The Python facade auto-detects pandas or polars DataFrames by duck-typing —
both libraries remain optional dependencies. Internally we call `df[col].values`
(pandas) or `df[col].to_numpy()` (polars) per column, then route through the
same numpy zero-copy path as a raw dict.
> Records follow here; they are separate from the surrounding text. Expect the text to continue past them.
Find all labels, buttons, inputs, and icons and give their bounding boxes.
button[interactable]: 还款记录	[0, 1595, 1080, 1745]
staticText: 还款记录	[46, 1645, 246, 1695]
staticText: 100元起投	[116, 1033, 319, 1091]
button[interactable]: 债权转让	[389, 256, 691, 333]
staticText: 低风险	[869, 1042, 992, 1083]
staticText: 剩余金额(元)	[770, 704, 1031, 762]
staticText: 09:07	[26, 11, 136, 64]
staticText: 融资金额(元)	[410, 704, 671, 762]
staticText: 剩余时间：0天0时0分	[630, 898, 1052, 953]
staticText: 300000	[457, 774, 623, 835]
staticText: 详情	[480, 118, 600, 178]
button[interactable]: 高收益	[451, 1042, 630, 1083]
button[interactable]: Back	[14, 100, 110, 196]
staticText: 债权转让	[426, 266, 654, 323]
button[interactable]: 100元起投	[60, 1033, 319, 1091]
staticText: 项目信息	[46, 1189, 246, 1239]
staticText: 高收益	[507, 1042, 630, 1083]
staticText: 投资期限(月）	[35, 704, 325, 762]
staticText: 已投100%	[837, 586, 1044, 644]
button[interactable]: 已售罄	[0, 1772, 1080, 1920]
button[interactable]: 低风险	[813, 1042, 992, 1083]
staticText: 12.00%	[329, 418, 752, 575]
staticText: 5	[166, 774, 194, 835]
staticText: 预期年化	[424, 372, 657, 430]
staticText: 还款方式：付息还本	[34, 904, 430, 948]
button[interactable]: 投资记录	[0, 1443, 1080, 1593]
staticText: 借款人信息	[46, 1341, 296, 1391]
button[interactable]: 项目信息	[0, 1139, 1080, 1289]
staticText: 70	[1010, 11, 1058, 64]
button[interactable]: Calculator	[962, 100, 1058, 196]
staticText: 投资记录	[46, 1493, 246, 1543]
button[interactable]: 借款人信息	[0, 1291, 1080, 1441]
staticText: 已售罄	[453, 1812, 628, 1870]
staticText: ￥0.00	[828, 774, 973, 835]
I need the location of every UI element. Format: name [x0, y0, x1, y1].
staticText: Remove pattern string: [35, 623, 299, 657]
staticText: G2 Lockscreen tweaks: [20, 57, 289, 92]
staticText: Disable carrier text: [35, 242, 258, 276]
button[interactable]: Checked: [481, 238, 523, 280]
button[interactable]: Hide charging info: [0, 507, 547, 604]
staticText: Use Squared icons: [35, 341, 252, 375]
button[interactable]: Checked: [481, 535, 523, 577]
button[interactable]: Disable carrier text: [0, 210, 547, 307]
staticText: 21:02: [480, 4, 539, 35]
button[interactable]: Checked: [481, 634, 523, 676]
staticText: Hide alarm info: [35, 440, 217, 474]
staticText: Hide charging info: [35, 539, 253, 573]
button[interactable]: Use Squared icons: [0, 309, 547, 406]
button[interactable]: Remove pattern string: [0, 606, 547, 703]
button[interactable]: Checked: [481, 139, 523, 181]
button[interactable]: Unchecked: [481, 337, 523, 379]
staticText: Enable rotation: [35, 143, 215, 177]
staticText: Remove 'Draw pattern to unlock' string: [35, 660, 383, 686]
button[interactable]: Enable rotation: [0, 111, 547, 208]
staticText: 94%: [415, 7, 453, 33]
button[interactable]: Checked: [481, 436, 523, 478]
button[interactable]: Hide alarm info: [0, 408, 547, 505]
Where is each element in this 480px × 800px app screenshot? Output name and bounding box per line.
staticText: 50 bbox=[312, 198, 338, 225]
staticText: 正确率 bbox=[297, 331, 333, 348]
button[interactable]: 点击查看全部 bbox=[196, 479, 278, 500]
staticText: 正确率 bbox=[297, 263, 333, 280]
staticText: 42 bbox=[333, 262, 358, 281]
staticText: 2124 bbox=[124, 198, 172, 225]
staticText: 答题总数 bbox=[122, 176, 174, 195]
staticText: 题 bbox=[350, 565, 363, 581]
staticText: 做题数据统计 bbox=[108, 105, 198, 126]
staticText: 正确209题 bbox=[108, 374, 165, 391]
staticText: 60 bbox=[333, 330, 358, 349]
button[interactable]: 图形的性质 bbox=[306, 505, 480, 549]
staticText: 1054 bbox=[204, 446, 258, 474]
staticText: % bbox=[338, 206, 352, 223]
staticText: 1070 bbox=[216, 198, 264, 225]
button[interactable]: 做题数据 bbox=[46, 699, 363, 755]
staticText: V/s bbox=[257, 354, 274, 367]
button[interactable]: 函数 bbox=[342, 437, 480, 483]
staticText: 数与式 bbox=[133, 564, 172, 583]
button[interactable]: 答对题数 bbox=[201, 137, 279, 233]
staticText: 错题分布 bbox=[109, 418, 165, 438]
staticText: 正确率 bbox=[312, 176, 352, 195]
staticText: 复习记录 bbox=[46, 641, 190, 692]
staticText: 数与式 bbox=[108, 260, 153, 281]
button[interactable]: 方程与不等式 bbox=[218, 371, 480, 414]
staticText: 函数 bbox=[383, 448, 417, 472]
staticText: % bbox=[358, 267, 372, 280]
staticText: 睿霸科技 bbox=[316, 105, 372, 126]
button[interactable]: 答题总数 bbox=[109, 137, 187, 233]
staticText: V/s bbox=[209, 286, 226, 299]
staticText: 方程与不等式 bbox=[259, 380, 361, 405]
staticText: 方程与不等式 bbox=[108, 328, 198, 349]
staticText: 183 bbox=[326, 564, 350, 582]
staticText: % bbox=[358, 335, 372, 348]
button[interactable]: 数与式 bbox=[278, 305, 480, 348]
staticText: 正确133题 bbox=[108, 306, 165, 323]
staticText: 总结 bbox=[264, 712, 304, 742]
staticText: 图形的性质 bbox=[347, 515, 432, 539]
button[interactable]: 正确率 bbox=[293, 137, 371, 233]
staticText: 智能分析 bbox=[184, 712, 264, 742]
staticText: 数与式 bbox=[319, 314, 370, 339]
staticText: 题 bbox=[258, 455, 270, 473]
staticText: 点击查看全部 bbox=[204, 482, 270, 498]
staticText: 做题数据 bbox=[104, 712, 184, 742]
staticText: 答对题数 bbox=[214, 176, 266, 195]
No extra business logic.

```python
import pandas as pd
df = pd.DataFrame({"x": [1.0, 2.0, 3.0]})
report = cjc_locke.validate(df)        # works
```

## What's exposed

Everything from the `cjc-locke` crate's public surface that translates
cleanly to Python:

- `validate`, `compare_drift`, `validate_and_compare`
- `belief_report`, `apply_policy`
- `causal_guardrail`, `detect_temporal_issues`
- `emit_report_json`, `parse_report_json`
- `make_audit_event`
- Classes: `LockeReport`, `InductionRiskReport`, `BeliefReport`,
  `CausalGuardrailReport`, `StreamingValidator`, `LineageBuilder`,
  `LineageGraph`, `AuditEvent`, `PolicyResult`

The Rust-side `TracedDataFrame` (which uses lifetime-borrowed references
to a builder) does not map to Python; use `LineageBuilder.add_idea(...)`
directly to build the same provenance graph.

## License

MIT — same as the rest of the workspace.